Re-drafted and re-released under a new name and softened new look after it was peppered by criticism both public and architectural, the bloodied “Terraces” project – now known as the Homes at Deer Hill – finally met with approval from the Lafayette city council last Monday.
The unanimous decision – with Vice Mayor Traci Reilly recusing herself after lending her signature to a petition opposing the project prior to her election in 2012 – allows The O’Brien Land Company to build 44 clustered single-family homes on the former site of an old quarry site at the nexus of Highway 24 and Pleasant Hill Road.

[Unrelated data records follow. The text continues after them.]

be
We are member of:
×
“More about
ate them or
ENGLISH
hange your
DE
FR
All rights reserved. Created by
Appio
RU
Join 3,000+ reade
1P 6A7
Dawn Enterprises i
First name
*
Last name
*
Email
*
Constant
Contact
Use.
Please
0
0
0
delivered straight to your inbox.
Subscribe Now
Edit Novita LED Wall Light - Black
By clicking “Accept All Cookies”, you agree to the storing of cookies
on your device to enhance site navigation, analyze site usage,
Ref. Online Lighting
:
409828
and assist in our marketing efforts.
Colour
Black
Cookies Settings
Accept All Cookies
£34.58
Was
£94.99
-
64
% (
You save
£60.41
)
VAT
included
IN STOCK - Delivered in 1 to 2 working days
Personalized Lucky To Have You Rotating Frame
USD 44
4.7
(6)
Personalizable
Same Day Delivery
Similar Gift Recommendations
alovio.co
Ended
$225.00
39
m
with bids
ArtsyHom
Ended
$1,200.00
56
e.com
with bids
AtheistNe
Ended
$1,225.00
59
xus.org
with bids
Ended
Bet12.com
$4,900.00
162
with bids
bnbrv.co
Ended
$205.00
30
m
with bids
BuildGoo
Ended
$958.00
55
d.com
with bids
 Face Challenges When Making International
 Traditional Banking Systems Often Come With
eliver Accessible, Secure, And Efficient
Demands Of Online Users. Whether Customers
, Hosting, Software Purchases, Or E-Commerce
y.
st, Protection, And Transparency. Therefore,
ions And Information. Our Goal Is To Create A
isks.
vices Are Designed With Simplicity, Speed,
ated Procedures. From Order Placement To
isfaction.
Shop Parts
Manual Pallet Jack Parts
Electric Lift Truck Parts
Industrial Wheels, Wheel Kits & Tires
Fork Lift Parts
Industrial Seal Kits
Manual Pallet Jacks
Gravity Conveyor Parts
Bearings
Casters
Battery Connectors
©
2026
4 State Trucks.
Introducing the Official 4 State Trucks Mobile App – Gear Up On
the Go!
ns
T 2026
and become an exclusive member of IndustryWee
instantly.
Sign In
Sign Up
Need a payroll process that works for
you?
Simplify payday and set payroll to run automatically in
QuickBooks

The homes, each carrying million dollar price tags and featuring Lafayette-friendly amenities including sports fields and dog runs, are a far cry from the Terraces of Lafayette project proposed by O’Brien and landowner Anna Maria Dettmer more than four years ago.
While many still oppose the development, caddy-corner from Acalanes High School and fronting Deer Hill and Pleasant Hill roads, is a far cry from the initial project design one local planning commissioner blasted as “train wreck architecture.”
The project, possibly the most contentious in city history, sparked threats of legal action and hyperbole from all sides and pressed forward Monday despite additional, Eleventh Hour threats of a lawsuit by affordable housing advocates.
O’Brien changed direction and pushed its single family re-design in 2013 after the company’s representatives, frustrated by the project’s lack of progress, threatened lawsuits of their own in response to delays in processing the city’s environmental review.